(Extracted records)
───

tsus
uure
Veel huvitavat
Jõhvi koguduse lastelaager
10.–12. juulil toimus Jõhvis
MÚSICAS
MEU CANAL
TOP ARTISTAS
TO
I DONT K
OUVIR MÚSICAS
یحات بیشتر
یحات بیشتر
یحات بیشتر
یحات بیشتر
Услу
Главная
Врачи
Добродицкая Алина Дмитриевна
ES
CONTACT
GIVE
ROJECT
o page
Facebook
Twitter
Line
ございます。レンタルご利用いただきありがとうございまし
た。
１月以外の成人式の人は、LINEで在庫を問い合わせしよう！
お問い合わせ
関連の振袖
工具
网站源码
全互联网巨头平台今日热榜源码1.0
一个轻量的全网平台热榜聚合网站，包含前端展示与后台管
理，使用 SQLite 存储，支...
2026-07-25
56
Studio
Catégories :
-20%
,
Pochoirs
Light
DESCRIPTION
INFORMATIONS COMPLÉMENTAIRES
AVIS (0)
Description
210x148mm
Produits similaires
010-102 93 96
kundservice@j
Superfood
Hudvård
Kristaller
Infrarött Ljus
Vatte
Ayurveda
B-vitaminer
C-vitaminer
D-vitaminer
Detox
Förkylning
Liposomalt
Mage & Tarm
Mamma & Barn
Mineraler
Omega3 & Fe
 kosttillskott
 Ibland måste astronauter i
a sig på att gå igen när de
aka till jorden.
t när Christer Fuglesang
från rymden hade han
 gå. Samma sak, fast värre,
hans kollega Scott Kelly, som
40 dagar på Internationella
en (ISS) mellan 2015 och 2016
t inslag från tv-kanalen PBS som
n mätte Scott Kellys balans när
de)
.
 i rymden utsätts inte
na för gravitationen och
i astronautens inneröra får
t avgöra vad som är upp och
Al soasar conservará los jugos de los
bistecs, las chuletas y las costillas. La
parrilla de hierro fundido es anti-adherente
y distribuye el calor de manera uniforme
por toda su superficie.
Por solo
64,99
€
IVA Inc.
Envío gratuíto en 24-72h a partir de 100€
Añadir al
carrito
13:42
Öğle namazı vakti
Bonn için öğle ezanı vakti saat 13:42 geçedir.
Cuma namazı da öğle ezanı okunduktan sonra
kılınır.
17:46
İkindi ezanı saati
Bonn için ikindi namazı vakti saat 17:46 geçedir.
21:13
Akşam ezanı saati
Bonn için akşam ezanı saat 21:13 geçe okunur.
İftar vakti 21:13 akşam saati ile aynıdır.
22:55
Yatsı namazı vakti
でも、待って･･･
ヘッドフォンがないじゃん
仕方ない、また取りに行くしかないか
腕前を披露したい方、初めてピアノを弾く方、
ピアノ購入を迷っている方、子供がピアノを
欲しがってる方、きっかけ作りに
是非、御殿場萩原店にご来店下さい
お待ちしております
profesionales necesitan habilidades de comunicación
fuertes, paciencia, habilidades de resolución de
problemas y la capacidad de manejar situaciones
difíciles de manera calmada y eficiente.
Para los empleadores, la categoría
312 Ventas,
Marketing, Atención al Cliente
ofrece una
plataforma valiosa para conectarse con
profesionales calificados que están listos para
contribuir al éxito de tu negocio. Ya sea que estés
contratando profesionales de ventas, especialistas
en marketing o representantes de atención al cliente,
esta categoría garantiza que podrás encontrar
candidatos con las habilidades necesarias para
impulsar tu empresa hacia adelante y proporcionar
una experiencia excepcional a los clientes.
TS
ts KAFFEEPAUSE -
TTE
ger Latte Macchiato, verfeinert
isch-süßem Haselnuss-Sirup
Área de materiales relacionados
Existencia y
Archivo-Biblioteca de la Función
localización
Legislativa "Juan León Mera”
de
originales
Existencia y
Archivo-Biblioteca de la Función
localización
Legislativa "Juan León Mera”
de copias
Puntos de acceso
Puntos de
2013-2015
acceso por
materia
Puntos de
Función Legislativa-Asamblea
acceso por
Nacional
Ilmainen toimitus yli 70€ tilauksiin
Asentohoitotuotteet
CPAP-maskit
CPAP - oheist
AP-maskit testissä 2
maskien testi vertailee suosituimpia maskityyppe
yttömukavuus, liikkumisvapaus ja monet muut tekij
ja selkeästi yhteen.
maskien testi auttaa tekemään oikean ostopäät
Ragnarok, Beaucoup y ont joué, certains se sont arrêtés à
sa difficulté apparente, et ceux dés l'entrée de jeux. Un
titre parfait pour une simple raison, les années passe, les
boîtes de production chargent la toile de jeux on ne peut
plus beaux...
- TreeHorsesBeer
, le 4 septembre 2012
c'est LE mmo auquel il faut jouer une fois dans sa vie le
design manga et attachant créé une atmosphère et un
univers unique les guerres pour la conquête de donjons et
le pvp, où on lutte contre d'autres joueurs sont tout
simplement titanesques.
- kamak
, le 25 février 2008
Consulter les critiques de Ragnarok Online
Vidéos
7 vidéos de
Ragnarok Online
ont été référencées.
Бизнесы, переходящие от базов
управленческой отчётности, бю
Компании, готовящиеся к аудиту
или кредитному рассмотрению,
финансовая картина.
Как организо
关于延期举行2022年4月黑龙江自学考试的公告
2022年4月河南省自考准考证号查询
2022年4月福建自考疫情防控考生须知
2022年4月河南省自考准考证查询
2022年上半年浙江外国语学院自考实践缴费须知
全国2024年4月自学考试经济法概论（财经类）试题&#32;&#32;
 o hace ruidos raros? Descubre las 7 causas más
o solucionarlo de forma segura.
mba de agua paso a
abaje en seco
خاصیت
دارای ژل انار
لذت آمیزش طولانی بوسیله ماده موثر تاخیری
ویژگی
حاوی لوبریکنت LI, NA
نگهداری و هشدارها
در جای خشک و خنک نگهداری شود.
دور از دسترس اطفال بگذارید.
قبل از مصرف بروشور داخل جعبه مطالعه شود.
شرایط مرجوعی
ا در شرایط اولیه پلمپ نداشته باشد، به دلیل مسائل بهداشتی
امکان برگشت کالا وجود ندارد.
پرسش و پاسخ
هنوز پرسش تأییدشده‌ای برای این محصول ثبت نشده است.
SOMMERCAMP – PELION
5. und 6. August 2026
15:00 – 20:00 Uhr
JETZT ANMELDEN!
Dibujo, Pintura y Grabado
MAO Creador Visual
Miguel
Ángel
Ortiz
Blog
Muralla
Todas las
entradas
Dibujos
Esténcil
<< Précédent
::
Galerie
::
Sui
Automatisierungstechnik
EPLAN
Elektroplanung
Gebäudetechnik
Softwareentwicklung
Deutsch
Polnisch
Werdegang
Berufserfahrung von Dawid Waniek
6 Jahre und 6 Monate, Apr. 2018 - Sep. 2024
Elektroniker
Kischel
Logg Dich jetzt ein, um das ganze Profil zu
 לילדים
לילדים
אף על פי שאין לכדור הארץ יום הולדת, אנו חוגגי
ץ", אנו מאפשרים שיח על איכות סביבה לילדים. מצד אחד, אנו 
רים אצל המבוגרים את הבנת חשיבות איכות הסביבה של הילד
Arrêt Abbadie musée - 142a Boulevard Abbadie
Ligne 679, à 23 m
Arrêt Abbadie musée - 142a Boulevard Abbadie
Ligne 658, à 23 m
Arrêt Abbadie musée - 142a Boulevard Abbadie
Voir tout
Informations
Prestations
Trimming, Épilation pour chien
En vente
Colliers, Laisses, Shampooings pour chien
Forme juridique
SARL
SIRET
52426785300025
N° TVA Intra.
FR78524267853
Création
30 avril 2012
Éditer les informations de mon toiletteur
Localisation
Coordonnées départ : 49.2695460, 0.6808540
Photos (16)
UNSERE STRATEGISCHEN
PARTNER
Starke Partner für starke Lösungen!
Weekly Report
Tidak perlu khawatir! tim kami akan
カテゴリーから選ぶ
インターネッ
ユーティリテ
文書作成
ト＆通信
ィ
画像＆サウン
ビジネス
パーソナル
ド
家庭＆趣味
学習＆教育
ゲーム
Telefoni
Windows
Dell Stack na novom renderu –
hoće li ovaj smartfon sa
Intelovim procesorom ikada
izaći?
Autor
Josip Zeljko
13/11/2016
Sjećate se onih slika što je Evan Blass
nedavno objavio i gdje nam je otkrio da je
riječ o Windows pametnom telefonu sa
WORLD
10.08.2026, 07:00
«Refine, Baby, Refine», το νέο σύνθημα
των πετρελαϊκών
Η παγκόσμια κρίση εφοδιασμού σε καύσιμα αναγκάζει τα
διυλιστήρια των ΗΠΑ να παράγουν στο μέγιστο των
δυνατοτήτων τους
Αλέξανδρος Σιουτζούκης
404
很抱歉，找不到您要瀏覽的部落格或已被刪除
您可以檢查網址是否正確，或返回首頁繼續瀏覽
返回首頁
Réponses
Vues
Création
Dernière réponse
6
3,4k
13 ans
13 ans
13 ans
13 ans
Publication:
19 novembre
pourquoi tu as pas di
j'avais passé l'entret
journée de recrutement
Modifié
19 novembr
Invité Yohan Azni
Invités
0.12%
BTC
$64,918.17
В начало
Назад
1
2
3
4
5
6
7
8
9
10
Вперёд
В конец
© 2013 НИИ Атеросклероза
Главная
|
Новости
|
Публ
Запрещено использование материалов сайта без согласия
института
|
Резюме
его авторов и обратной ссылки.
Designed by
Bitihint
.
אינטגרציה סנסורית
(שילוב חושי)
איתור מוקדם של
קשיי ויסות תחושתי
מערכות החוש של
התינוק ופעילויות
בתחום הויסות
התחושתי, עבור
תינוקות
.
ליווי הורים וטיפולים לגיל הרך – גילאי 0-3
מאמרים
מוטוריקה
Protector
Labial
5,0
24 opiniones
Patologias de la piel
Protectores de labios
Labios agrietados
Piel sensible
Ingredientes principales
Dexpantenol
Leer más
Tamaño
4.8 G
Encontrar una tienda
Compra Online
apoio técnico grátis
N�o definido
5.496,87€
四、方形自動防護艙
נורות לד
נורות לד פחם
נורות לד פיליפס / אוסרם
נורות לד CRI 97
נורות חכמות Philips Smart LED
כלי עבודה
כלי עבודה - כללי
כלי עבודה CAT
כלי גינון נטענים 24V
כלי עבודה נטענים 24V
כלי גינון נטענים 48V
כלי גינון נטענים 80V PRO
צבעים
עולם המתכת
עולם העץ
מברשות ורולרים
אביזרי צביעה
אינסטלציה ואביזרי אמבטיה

───

### TASK TO COMPLETE
Please copy the lines above from the line with "bistecs, las chuletas y las costillas. La" up to and including the line with "Öğle namazı vakti", exactly as written and with nothing else.

### RESULT BELOW
bistecs, las chuletas y las costillas. La
parrilla de hierro fundido es anti-adherente
y distribuye el calor de manera uniforme
por toda su superficie.
Por solo
64,99
€
IVA Inc.
Envío gratuíto en 24-72h a partir de 100€
Añadir al
carrito
13:42
Öğle namazı vakti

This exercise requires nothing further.